● Exercise instructions: Going through the data below, please show each line containing the string "laser".

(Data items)
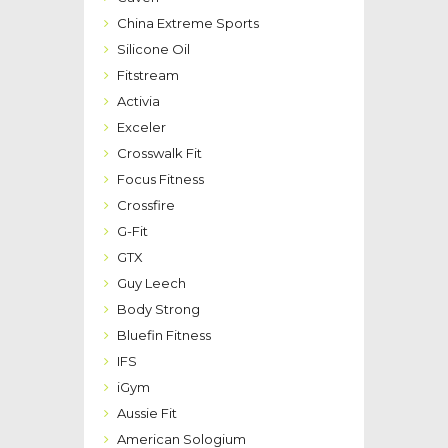
China Extreme Sports
Silicone Oil
Fitstream
Activia
Exceler
Crosswalk Fit
Focus Fitness
Crossfire
G-Fit
GTX
Guy Leech
Body Strong
Bluefin Fitness
IFS
iGym
Aussie Fit
American Sologium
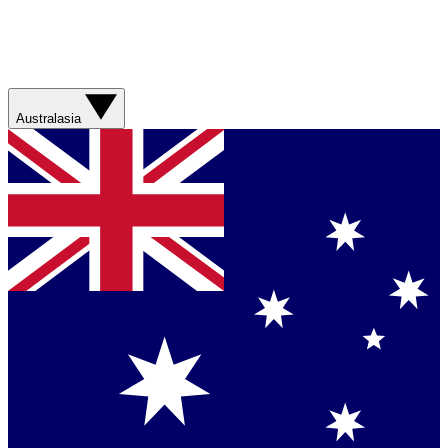
Australasia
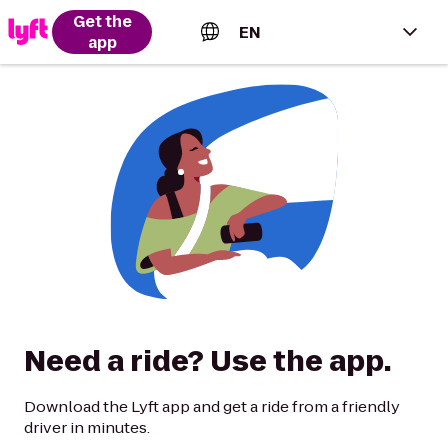
Get the
EN
app
English (US)
Español (Estados Unidos)
Français (Canada)
Português (Brasil)
Need a ride? Use the app.
Download the Lyft app and get a ride from a friendly
driver in minutes.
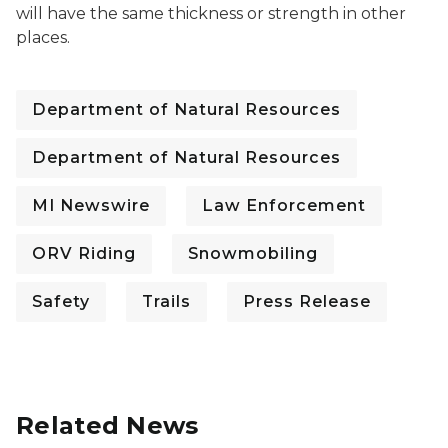
will have the same thickness or strength in other
places.
Department of Natural Resources
Department of Natural Resources
MI Newswire
Law Enforcement
ORV Riding
Snowmobiling
Safety
Trails
Press Release
Related News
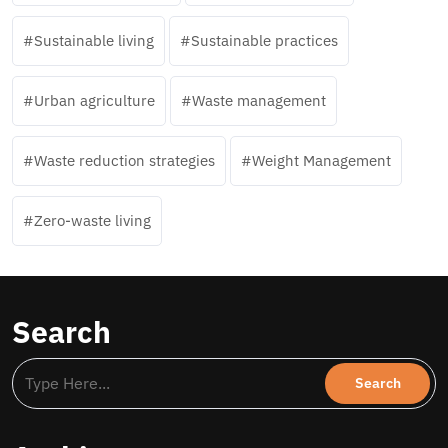
Sustainable living
Sustainable practices
Urban agriculture
Waste management
Waste reduction strategies
Weight Management
Zero-waste living
Search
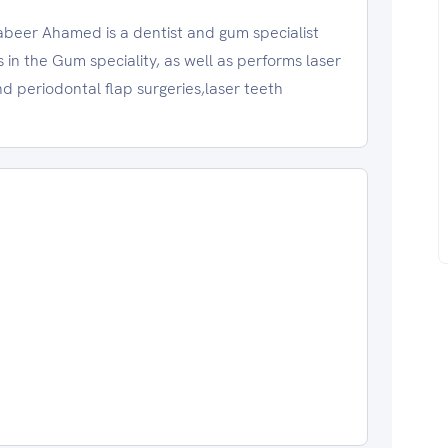
er Ahamed is a dentist and gum specialist
es in the Gum speciality, as well as performs laser
 periodontal flap surgeries,laser teeth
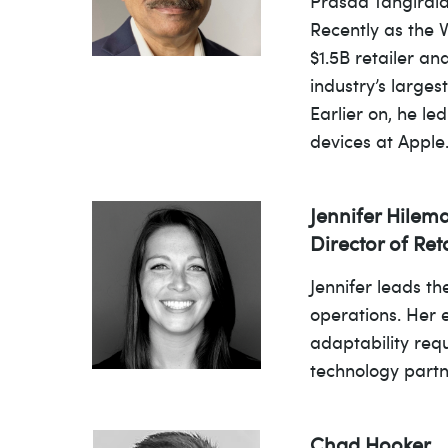
Prasad Tangirala
Recently as the 
$1.5B retailer an
industry’s larges
Earlier on, he l
devices at Appl
Jennifer Hilem
Director of Re
Jennifer leads t
operations. Her 
adaptability req
technology partn
Chad Hooker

● Response box:
es in the Gum speciality, as well as performs laser
 periodontal flap surgeries,laser teeth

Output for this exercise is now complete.